Owsley was a weak and caddish boyfriend and then husband to Barbara Stanwyck in Ten Cents a Dance (1931), confirming everything Stanwyck seemed to know about men whenever she looked them over. He throws a really pitiful little punch when trying to defend Stanwyck at her dime-a-dance job, so that she has to step in and give the guy who’s bothering them a real smack herself.

Owsley reveals his rodent-like little smile for the first time in Ten Cents a Dance, flashing his small teeth in a way to set your own teeth on edge. A gambler and a sponger, a snob and a complainer and a thief, he torments Stanwyck with his meanness and lack of quality until she finally shouts at him, “I don’t love you! I don’t even think enough of you now to hate you!” and then, “You’re not a man….you’re not even a good sample.”

Owsley pursued Claudette Colbert in his first scenes in Honor Among Lovers (1931), and he couldn’t stop his face from sending weird, resentful signals. Colbert marries him, and wouldn’t you know, it turns out he’s a worthless no-good cad, a drunk, a skirt-chaser, and a thief, nearly making Fredric March’s sexual harasser boss to Colbert look somewhat better if only by comparison.

“You haven’t even got sense enough to stay sober!” Colbert cries as their troubles mount in Honor Among Lovers, which makes Owsley get maudlin; he is particularly gross in his movies when he descends to contrite boyhood and expects his women to mother him. He winds up shooting March and snivels that he didn’t mean to do it right afterward, and then he tries to pin the blame on Colbert. A real winner!

In Indiscreet (1931), Owsley wore a mustache, as if he needed to look even more villainous. Gloria Swanson breaks up with him in the first scene because of his philandering, and so naturally he takes up with her sister, and this is supposed to be a comedy, so Owsley plays in a more comic key here, but not by much. “You’re not bad,” Swanson finally tells him. “You’re just not very bright.” Owsley was a drunken playboy pursuing a blond Joan Crawford in This Modern Age (1931), a Robert Montgomery role that he makes as unattractive as possible.

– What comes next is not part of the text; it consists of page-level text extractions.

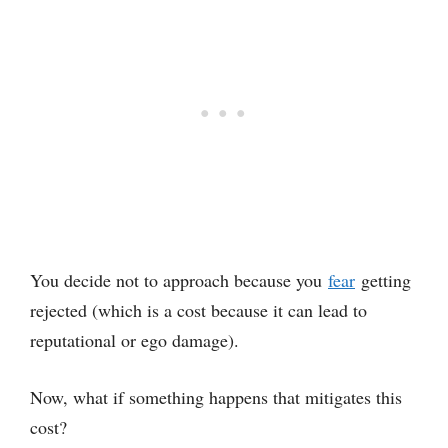
You decide not to approach because you
fear
getting
rejected (which is a cost because it can lead to
reputational or ego damage).
Now, what if something happens that mitigates this
cost?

In the Clara Bow vehicle Call Her Savage (1932), Owsley was Larry Crosby, “one of the worst characters in Chicago.” He knocks girlfriend Thelma Todd down after breaking up with her, but she tells him, “You’ll come back…I understand your little…peculiarities.” Does she mean S&M? Homosexual proclivities? “I doubt there’s any sin in the calendar I haven’t been guilty of,” he tells Bow, who responds to his creepiness with peppy non-sequiturs. He spends their wedding night out on the town and abandons Bow, tossing some money at her. She visits him down in New Orleans, where he seems to be suffering from syphilis, and he physically attacks her, trying to strangle her, before she hits him over the head with a small wooden stepstool.

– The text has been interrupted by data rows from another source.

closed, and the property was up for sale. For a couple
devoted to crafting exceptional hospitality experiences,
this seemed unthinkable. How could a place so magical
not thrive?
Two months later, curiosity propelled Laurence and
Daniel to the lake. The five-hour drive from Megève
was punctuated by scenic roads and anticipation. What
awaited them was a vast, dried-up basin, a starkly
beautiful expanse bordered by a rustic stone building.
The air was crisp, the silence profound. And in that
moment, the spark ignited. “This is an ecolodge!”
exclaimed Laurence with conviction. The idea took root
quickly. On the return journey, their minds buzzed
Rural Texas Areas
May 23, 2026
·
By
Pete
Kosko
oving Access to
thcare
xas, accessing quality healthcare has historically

Owsley wore a mustache again to blackmail Kay Francis in The Keyhole (1933), and then he pursued Davis in Ex-Lady, where she told him, “Don’t be so persistent…it’s annoying,” and then, “Man… I’m souring on the lot of you!” Resentful of her boyfriend (Gene Raymond) seeing another women, Davis briefly succumbs to Owsley’s advances, flinging herself down on the floor to be kissed by him while drums beat from a bandstand nearby, a sure signal of a self-destructive impulse.

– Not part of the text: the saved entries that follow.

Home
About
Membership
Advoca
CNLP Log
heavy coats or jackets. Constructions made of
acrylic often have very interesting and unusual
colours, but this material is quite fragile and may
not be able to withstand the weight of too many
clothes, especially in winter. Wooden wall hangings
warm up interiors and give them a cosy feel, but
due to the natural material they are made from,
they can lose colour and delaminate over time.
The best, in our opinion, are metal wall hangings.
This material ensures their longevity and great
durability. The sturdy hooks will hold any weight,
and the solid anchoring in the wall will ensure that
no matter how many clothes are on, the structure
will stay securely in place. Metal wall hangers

“Ya look pretty good to me,” Mae West tells Owsley in Goin’ to Town (1935), and this shows the great Mae’s imagination and generosity, for Owsley here is a sweaty, drunken, suicidal gambler with lines under his eyes set to marry her for her money (he will provide his family name). He was right at home with all the drinking in James Whale’s Remember Last Night? (1935), but the Production Code had by then put a cramp in his caddish style.

Owsley wound up making a movie with Martha Raye called Hideaway Girl (1936) and a last film at Republic Pictures, a musical called The Hit Parade (1937), before his death, which was a bit mysterious and had people in town talking. “Where does everybody finish?” Owsley asks Ann Harding in Holiday. “You die…And that’s all right, too.”